Always becoming, always changing

“It’s like a blessing and a curse to feel passionately about something because your job’s never done, you’ve never gotten anywhere. People will say, ‘you’re great at this’ and that means a lot and that’s great but you can’t ever think that you’ve gotten anywhere or that you’re anything. ‘Cause the second you start thinking that then it just becomes empty and cold and meaningless. You have to be in this state of always becoming, always changing, never thinking that you’re good at anything. Always thinking, always knowing in the back of your head that it could be better for you – not for anyone else.”

– Anthony Green


This is certainly not the first time that something Circa Survive lead vocalist Anthony Green said inspired me. And I can guarantee you that it won’t be the last time either.

Known for his intense and passionate on-stage performances (see here for one of my favorites), Green loves what he does and it shows. The above quote, which comes from the end of this video, truly speaks to me when I think about what it means to be passionate about something and how you always have to be searching for new ways to express yourself.

“It’s a blessing and a curse,” Green states. Really think about what that means. The fact that Green gets to write and perform music for a living is a blessing; for me, my blessing is in the field of writing – my preferred method of expressing my ideas and true feelings. Writing is one of my true talents and I have certainly received praise for my skill over the years.
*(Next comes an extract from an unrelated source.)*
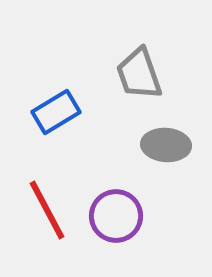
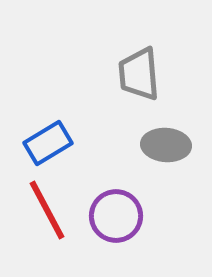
gray trapezoid: rotated 14 degrees clockwise
blue rectangle: moved 8 px left, 31 px down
Why should it be a curse too? “You’ve never gotten anywhere” is the answer. Even if you’re an accomplished musician and songwriter like Green is, there is always a future that appears brighter. If you’re passionate about anything – a hobby, an organization, a sports team – you know that you will likely find yourself spending a lot of time fixated on whatever that passion of yours may be. If you feel the need to give up or move toward something different, were you ever really passionate about that particular thing in the first place? Remember, “your job’s never done.”

The other part of this alleged curse, as Green points out, has to deal with compliments. I am a very humble person and while compliments are nice I feel that they can sometimes have a negative effect. It’s like the child that works so hard to get an ‘A’ on their report card in the fall, receives a gift for their success and then stops caring in the spring. Don’t get me wrong, some creative minds need compliments, guidance and frequent motivation to succeed and they wouldn’t be where they are without them. For me, if I get a compliment at work I just say, “No need to thank me, I’m just doing my job.” Likewise, if one of my Loquitur articles is prasied for being well-written or having a strong lead, I say thank you but at the same time I feel a burning desire to make my next article even better. And God knows how many stories I will write in college (and post-college) that make me say to myself, “I can do better.”

This probably sounds like I’m being unconditionally hard on myself, but that’s just my work ethic. When applied to writing, my passion and strength, it shines through more but only because I consciously decide that I want it to. I don’t want my ideas to be cold or meaningless, I don’t want to start slacking off whenever I receive a compliment. I’m passionate about so many different things in my life right now and I constantly feel the need to remind myself of them.

I want to be always changing, always embracing new things and always striving to create something memorable, even though I know the next thing I do will have to be better. What if I didn’t have this mindset? Then, in my eyes, I would be letting myself, my friends and my peers down, not to mention those who took time out of their lives to believe in me. Think of winning an award, maybe a baseball player winning the MVP title at season’s end, and then saying, “I’m the best. There’s nothing more I need to do.”

Back comes that meaningless feeling. One season of success will get you an award; multiple seasons of success will get you fame and perhaps a spot in the Hall of Fame. An MVP award doesn’t mean your job is done, just like an exceptional report card means you don’t have to pay attention in class anymore. I’ve been telling people for years that Anthony Green is my hero for more than just his voice. The above quote (and probably this entire post) show you why – he loves what he does and he believes in himself. But he strives to always be better, no matter how many times people thank him for his beautiful lyrics or how many times people download and listen to Circa’s albums.

What Green stresses is not only about passion but also about life and where it takes you. You can never stop working hard and you can never stop believing. If you want to do something extraordinary (I love this word), then go do it. You need to become the person that you want to become and you need to push yourself to get there. Never forget who you are, what your passions are or what you have accomplished. Most importantly, never stop believing that you can do better or thinking that there’s nothing new you can strive for.

Truly, these are words to live by. There’s a purpose for everything in life and we should always try to live life to the fullest and with passion in our words and actions.

Always becoming and always changing. Always.